Anyway, above you have what Cold World presents as (a) militant dysphoria: “that which concentrates displeasure and directs it towards its source”. The oppositions in play in this passage are concentration/dissipation, direction/recirculation and potential/actual (“potentially revolutionary displeasure” versus displeasure actualized through “militant activism”). There’s a sort of folk-physics of anger at work here; the Freudian terminology (“cathected”) should give some sort of clue as to its genealogy. These are roughly the terms I think Meinhof was thinking in; and one can certainly see in a project like Capitalism and Schizophrenia an attempt to think somewhat beyond those terms, to move beyond the impasses they seem to commit one to.
In what I’ve been saying about dysphoria as “predicament” and militancy as “stance”, there’s the implication that what matters politically is not how dysphoric you are, or whether your dysphoria is authentic enough, but whether your “subjective position” (to borrow a phrase) with respect to that dysphoria is one of helpless, self-blaming inarticulacy or whether it can find some symbolic articulation through a collective political project.
A subtlety here is that the fantasy-omnipotent, other-blaming stridency of a personal vendetta against the world remains, at its core, fundamentally inarticulate: it reverses the polarity of the “abject” subject position, but does not dissolve it.
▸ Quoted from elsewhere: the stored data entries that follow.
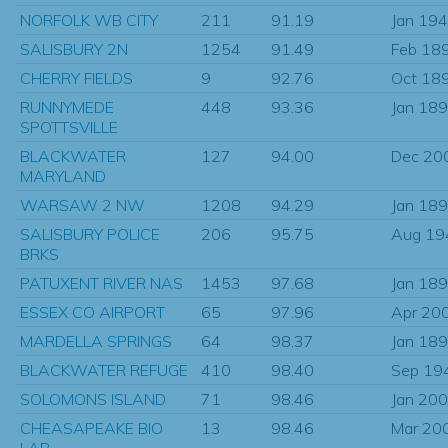
NORFOLK WB CITY
211
91.19
Jan 19
SALISBURY 2N
1254
91.49
Feb 18
CHERRY FIELDS
9
92.76
Oct 18
RUNNYMEDE
448
93.36
Jan 18
SPOTTSVILLE
BLACKWATER
127
94.00
Dec 20
MARYLAND
WARSAW 2 NW
1208
94.29
Jan 18
SALISBURY POLICE
206
95.75
Aug 19
BRKS
PATUXENT RIVER NAS
1453
97.68
Jan 18
ESSEX CO AIRPORT
65
97.96
Apr 20
MARDELLA SPRINGS
64
98.37
Jan 18
BLACKWATER REFUGE
410
98.40
Sep 19
SOLOMONS ISLAND
71
98.46
Jan 20
CHEASAPEAKE BIO
13
98.46
Mar 20
LAB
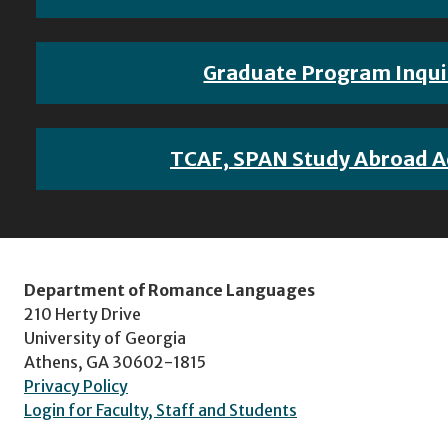
Graduate Program Inqui
TCAF, SPAN Study Abroad A
Department of Romance Languages
210 Herty Drive
University of Georgia
Athens, GA 30602-1815
Privacy Policy
Login for Faculty, Staff and Students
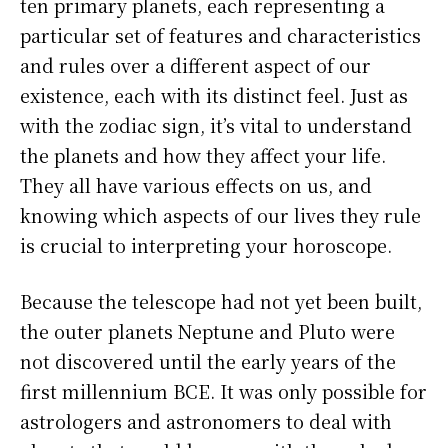
ten primary planets, each representing a
particular set of features and characteristics
and rules over a different aspect of our
existence, each with its distinct feel. Just as
with the zodiac sign, it’s vital to understand
the planets and how they affect your life.
They all have various effects on us, and
knowing which aspects of our lives they rule
is crucial to interpreting your horoscope.
Because the telescope had not yet been built,
the outer planets Neptune and Pluto were
not discovered until the early years of the
first millennium BCE. It was only possible for
astrologers and astronomers to deal with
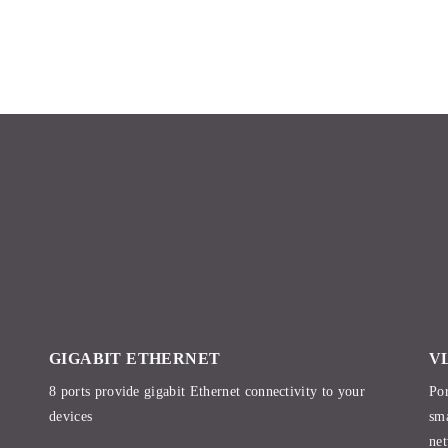
GIGABIT ETHERNET
V
8 ports provide gigabit Ethernet connectivity to your
Por
devices
sma
net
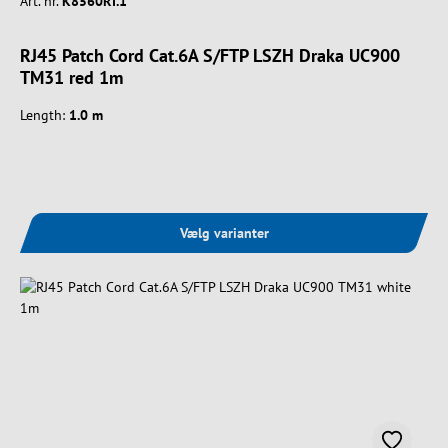
Art. nr.
K8560RT.1
RJ45 Patch Cord Cat.6A S/FTP LSZH Draka UC900
TM31 red 1m
Length:
1.0 m
Vælg varianter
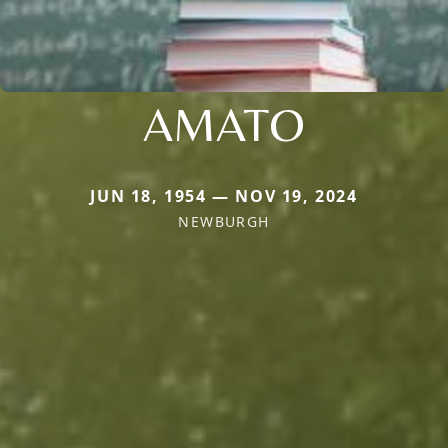
AMATO
JUN 18, 1954 — NOV 19, 2024
NEWBURGH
That is partly why I want to reject the notion that “militant dysphoria” should aim at making the world conform to what suits me personally (you wouldn’t like such a world; but, crucially, neither would I: a world conformed to my organic pleasures would not display, in others, the lineaments of gratified desire). By “symbolic articulation” I mean speech that links with other speech, acts that link with other acts, such that the linkages form a chain which extends beyond the limited breadth and scope of the personal. The point, if you like, is to raise up the private burden within the common weal.